Relative variable importance chart for CART® Regression

Use the relative variable importance chart to see which predictors are the most important variables to the tree.

Relative variable importance standardizes the importance values for ease of interpretation. Relative importance is defined as the percent improvement with respect to the most important predictor.

An important variable is a variable that is used as a primary or surrogate splitter in the tree. The variable with the highest improvement score is set as the most important variable, and the other variables are ranked accordingly. Relative variable importance standardizes the importance values for ease of interpretation. Relative importance is defined as the percent improvement with respect to the most important predictor.

Relative importance is calculated by dividing each variable importance score by the largest importance score of the variables, then you multiply by 100%.

Interpretation

Relative variable importance values range from 0% to 100%. The most important variable always has a relative importance of 100%. If a variable is not used in the tree at all, it is not important.

In this example, the most important predictor variable is Alcohol Use.

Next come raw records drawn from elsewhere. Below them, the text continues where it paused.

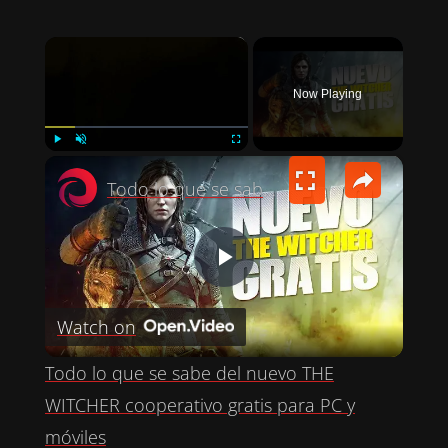
×
Now Playing
×
PLAY
UNMUTE
FULLSCREEN
Todo lo que se sabe del nuevo THE WITCHER cooperativo gratis para PC y móviles
P
Watch on
L
Todo lo que se sabe del nuevo THE
A
WITCHER cooperativo gratis para PC y
móviles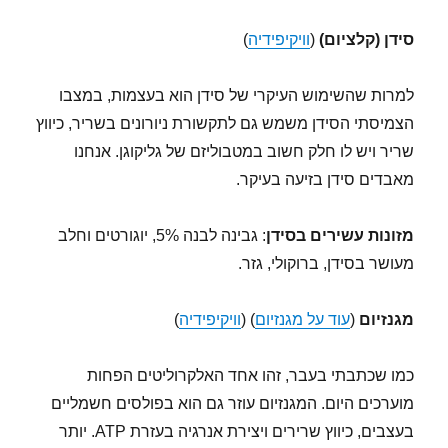
סידן (קלציום)
(
וויקיפידיה
)
למרות שהשימוש העיקרי של סידן הוא בעצמות, במצבו
הצמיסתי הסידן משמש גם לתקשורת ניורונים בשריר, כיווץ
שריר ויש לו חלק חשוב במטבוליזם של גליקוגן. אנחנו
מאבדים סידן בזיעה בעיקר.
מזונות עשירים בסידן
: גבינה לבנה 5%, יוגורטים וחלב
מעושר בסידן, ברוקולי, גזר.
מגנזיום
(
עוד על מגנזיום
) (
וויקיפידיה
)
כמו שכתבתי בעבר, זהו אחד האלקרוליטים הפחות
מוערכים היום. המגנזיום עוזר גם הוא בפולסים חשמליים
בעצבים, כיווץ שרירים ויצירת אנרגיה בעזרת ATP. יותר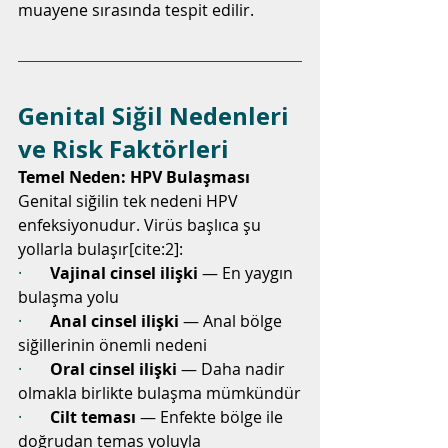
muayene sırasında tespit edilir.
Genital Siğil Nedenleri 
ve Risk Faktörleri
Temel Neden: HPV Bulaşması
Genital siğilin tek nedeni HPV 
enfeksiyonudur. Virüs başlıca şu 
yollarla bulaşır[cite:2]:
·       
Vajinal cinsel ilişki
 — En yaygın 
bulaşma yolu
·       
Anal cinsel ilişki
 — Anal bölge 
siğillerinin önemli nedeni
·       
Oral cinsel ilişki
 — Daha nadir 
olmakla birlikte bulaşma mümkündür
·       
Cilt teması
 — Enfekte bölge ile 
doğrudan temas yoluyla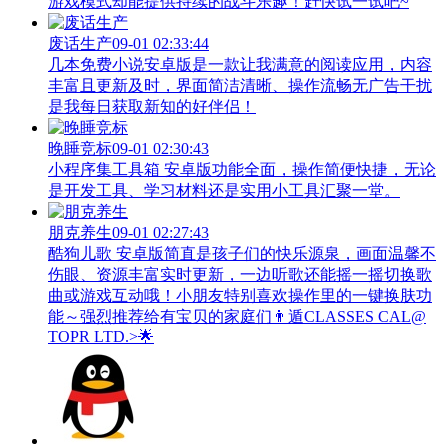
游戏模式却能提供持续的战斗乐趣！赶快试一试吧~
废话生产
09-01 02:33:44
几本免费小说安卓版是一款让我满意的阅读应用，内容
丰富且更新及时，界面简洁清晰、操作流畅无广告干扰
是我每日获取新知的好伴侣！
晚睡竞标
09-01 02:30:43
小程序集工具箱 安卓版功能全面，操作简便快捷，无论
是开发工具、学习材料还是实用小工具汇聚一堂。
朋克养生
09-01 02:27:43
酷狗儿歌 安卓版简直是孩子们的快乐源泉，画面温馨不
伤眼、资源丰富实时更新，一边听歌还能摇一摇切换歌
曲或游戏互动哦！小朋友特别喜欢操作里的一键换肤功
能～强烈推荐给有宝贝的家庭们👨‍遁️CLASSES CAL@
TOPR LTD.>🌟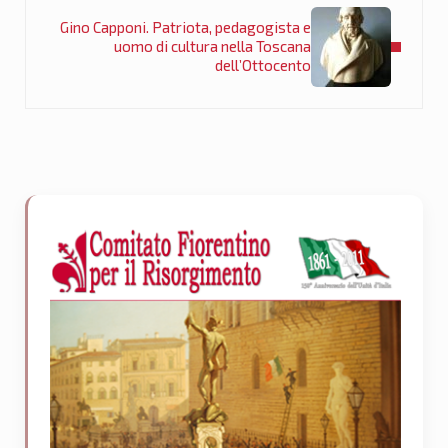
Gino Capponi. Patriota, pedagogista e
uomo di cultura nella Toscana
dell’Ottocento
Sidebar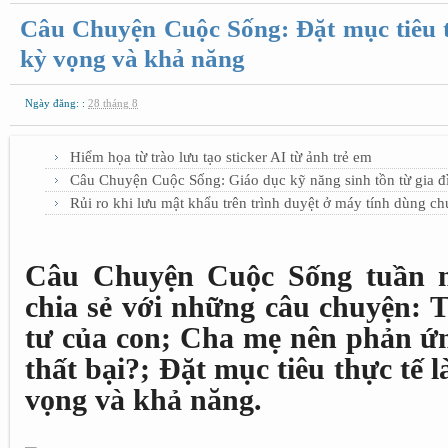
Câu Chuyện Cuộc Sống: Đặt mục tiêu t
kỳ vọng và khả năng
Ngày đăng: :
28 tháng 8
Hiểm họa từ trào lưu tạo sticker AI từ ảnh trẻ em
Câu Chuyện Cuộc Sống: Giáo dục kỹ năng sinh tồn từ gia đ
Rủi ro khi lưu mật khẩu trên trình duyệt ở máy tính dùng c
Câu Chuyện Cuộc Sống tuần nà
chia sẻ với những câu chuyện: 
tư của con; Cha mẹ nên phản ứn
thất bại?; Đặt mục tiêu thực tế 
vọng và khả năng.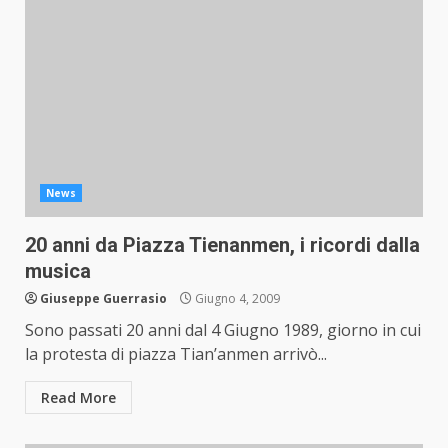
News
20 anni da Piazza Tienanmen, i ricordi dalla
musica
Giuseppe Guerrasio
Giugno 4, 2009
Sono passati 20 anni dal 4 Giugno 1989, giorno in cui
la protesta di piazza Tian’anmen arrivò...
Read More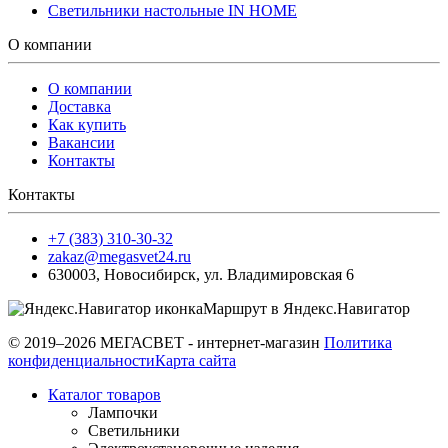
Светильники настольные IN HOME
О компании
О компании
Доставка
Как купить
Вакансии
Контакты
Контакты
+7 (383) 310-30-32
zakaz@megasvet24.ru
630003
,
Новосибирск
,
ул. Владимировская 6
Маршрут в Яндекс.Навигатор
© 2019–2026 МЕГАСВЕТ - интернет-магазин
Политика
конфиденциальности
Карта сайта
Каталог товаров
Лампочки
Светильники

If the contribution of the top predictor variable, Alcohol Use, is 100%, then you can compare the other variables to Alcohol Use to determine their importance. Thus, you can focus on the most important predictors. The following list describes the next most important variables in this tree.
  • Primary Substance of Abuse and Planned Medication Therapy are about 92% as important as Alcohol Use.
  • Heroin Use is about 55% as important as Alcohol Use.
  • Primary Ingestion Route of Sub and Referral Source are about 48% as important as Alcohol Use.

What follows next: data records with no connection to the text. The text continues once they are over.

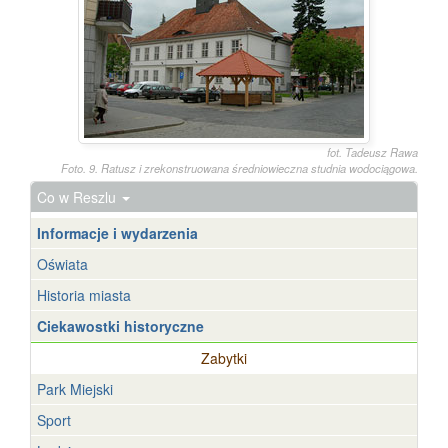
fot. Tadeusz Rawa
Foto. 9. Ratusz i zrekonstruowana średniowieczna studnia wodociągowa.
Co w Reszlu
Informacje i wydarzenia
Oświata
Historia miasta
Ciekawostki historyczne
Zabytki
Park Miejski
Sport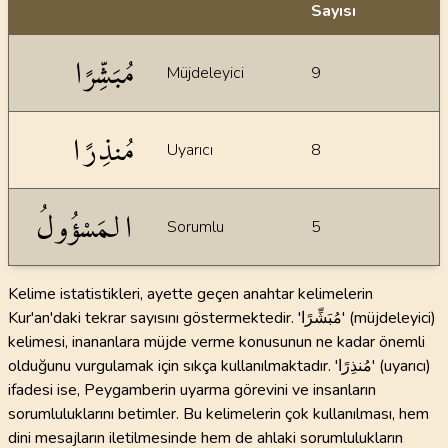
Sayısı
İstatiksel bilgiler
مُبَشِّرًا
Müjdeleyici
9
مُنذِرًا
Uyarıcı
8
المَسْؤُولُ
Sorumlu
5
Kelime istatistikleri, ayette geçen anahtar kelimelerin
Kur'an'daki tekrar sayısını göstermektedir. 'مُبَشِّرًا' (müjdeleyici)
kelimesi, inananlara müjde verme konusunun ne kadar önemli
olduğunu vurgulamak için sıkça kullanılmaktadır. 'مُنذِرًا' (uyarıcı)
ifadesi ise, Peygamberin uyarma görevini ve insanların
sorumluluklarını betimler. Bu kelimelerin çok kullanılması, hem
dini mesajların iletilmesinde hem de ahlaki sorumlulukların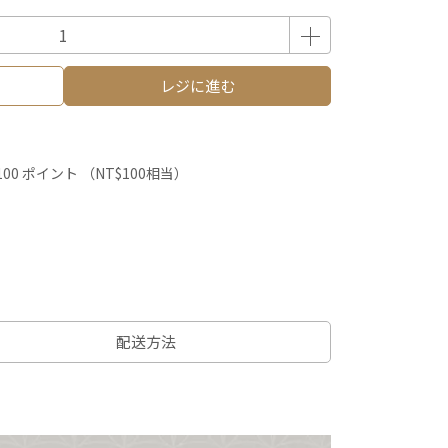
レジに進む
100
ポイント （
NT$100
相当）
配送方法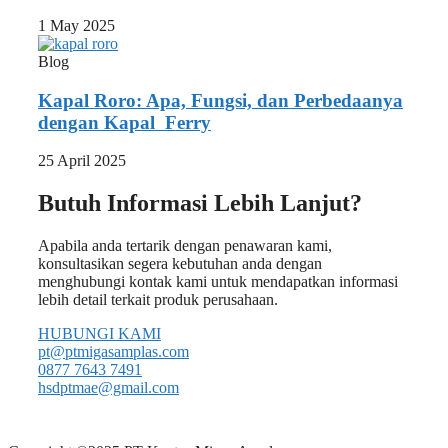
1 May 2025
Blog
Kapal Roro: Apa, Fungsi, dan Perbedaanya
dengan Kapal Ferry
25 April 2025
Butuh Informasi Lebih Lanjut?
Apabila anda tertarik dengan penawaran kami,
konsultasikan segera kebutuhan anda dengan
menghubungi kontak kami untuk mendapatkan informasi
lebih detail terkait produk perusahaan.
HUBUNGI KAMI
pt@ptmigasamplas.com
0877 7643 7491
hsdptmae@gmail.com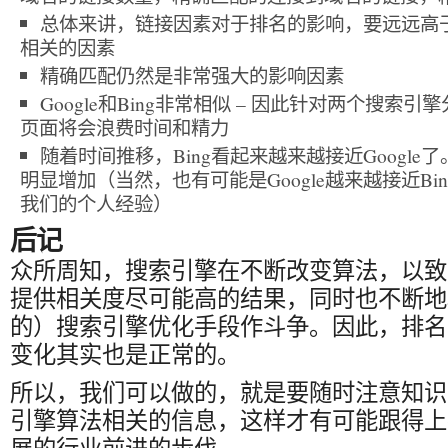
总体来讲，链接因素对于排名的影响，要远远高于页
相关的因素
精确匹配仍然是非常强大的影响因素
Google和Bing非常相似 – 因此针对两个搜索
页面将会浪费时间和精力
随着时间推移，Bing看起来越来越接近Googl
明显增加（当然，也有可能是Google越来越接近B
我们的个人经验）
后记
众所周知，搜索引擎在不断改变算法，以致
提供相关度尽可能高的结果，同时也不断地
的）搜索引擎优化手段作斗争。因此，排名
变化其实也是正常的。
所以，我们可以做的，就是要随时注意知识
引擎算法相关的信息，这样才有可能跟得上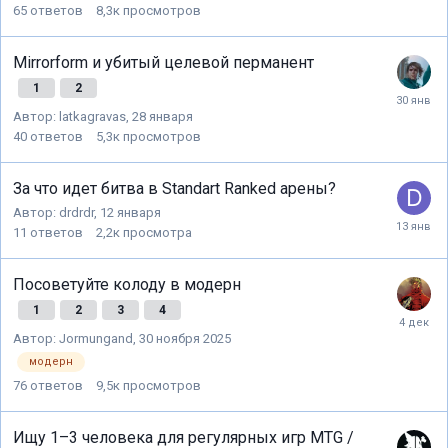
65
ответов
8,3к
просмотров
Mirrorform и убитый целевой перманент
1
2
Автор:
latkagravas
,
28 января
40
ответов
5,3к
просмотров
За что идет битва в Standart Ranked арены?
Автор:
drdrdr
,
12 января
11
ответов
2,2к
просмотра
Посоветуйте колоду в модерн
1
2
3
4
Автор:
Jormungand
,
30 ноября 2025
модерн
76
ответов
9,5к
просмотров
Ищу 1–3 человека для регулярных игр MTG /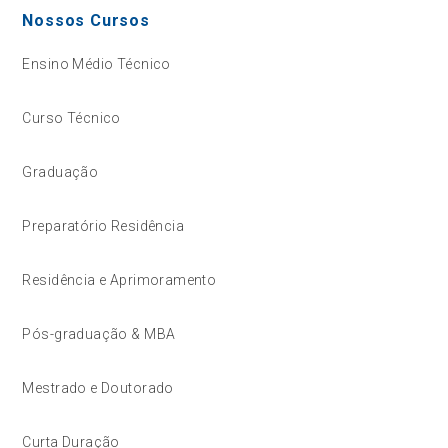
Nossos Cursos
Ensino Médio Técnico
Curso Técnico
Graduação
Preparatório Residência
Residência e Aprimoramento
Pós-graduação & MBA
Mestrado e Doutorado
Curta Duração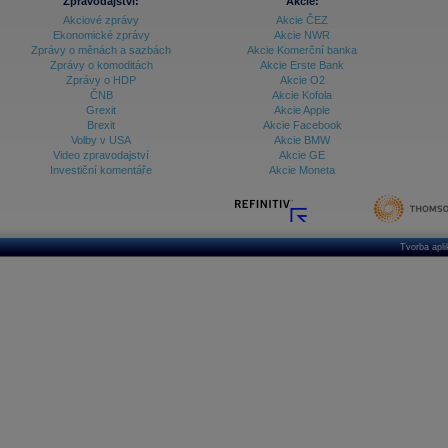
Zpravodajství:
Akcie:
Akciové zprávy
Akcie ČEZ
Ekonomické zprávy
Akcie NWR
Zprávy o měnách a sazbách
Akcie Komerční banka
Zprávy o komoditách
Akcie Erste Bank
Zprávy o HDP
Akcie O2
ČNB
Akcie Kofola
Grexit
Akcie Apple
Brexit
Akcie Facebook
Volby v USA
Akcie BMW
Video zpravodajství
Akcie GE
Investiční komentáře
Akcie Moneta
Tvorba apl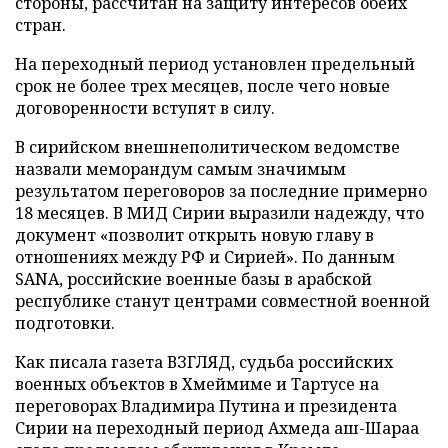
стороны, рассчитан на защиту интересов обеих
стран.
На переходный период установлен предельный
срок не более трех месяцев, после чего новые
договоренности вступят в силу.
В сирийском внешнеполитическом ведомстве
назвали меморандум самым значимым
результатом переговоров за последние примерно
18 месяцев. В МИД Сирии выразили надежду, что
документ «позволит открыть новую главу в
отношениях между РФ и Сирией». По данным
SANA, российские военные базы в арабской
республике станут центрами совместной военной
подготовки.
Как писала газета ВЗГЛЯД, судьба российских
военных объектов в Хмеймиме и Тартусе на
переговорах Владимира Путина и президента
Сирии на переходный период Ахмеда аш-Шараа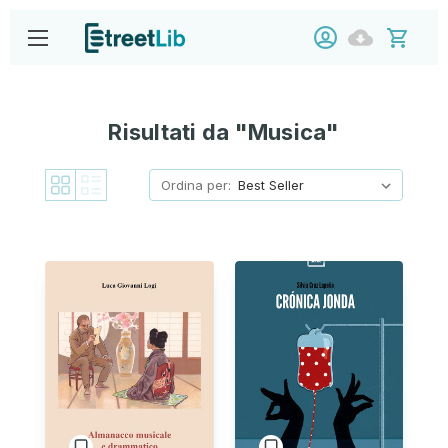
Risultati da "Musica"
Ordina per: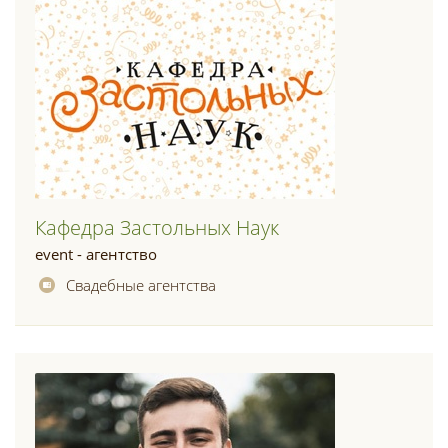
Кафедра Застольных Наук
event - агентство
Свадебные агентства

Although these results include 33 variables with positive importance, the relative rankings provide information about how many variables to control or monitor for a certain application. Steep drops in the relative importance values from one variable to the next variable can guide decisions about which variables to control or monitor. For example, in these data, the three most important variables have importance values that are relatively close together before a drop of almost 40% in relative importance to the next variable. Similarly, three variables have similar importance values near 50%. You can remove variables from different groups and redo the analysis to evaluate how variables in various groups affect the prediction accuracy values in the model summary table.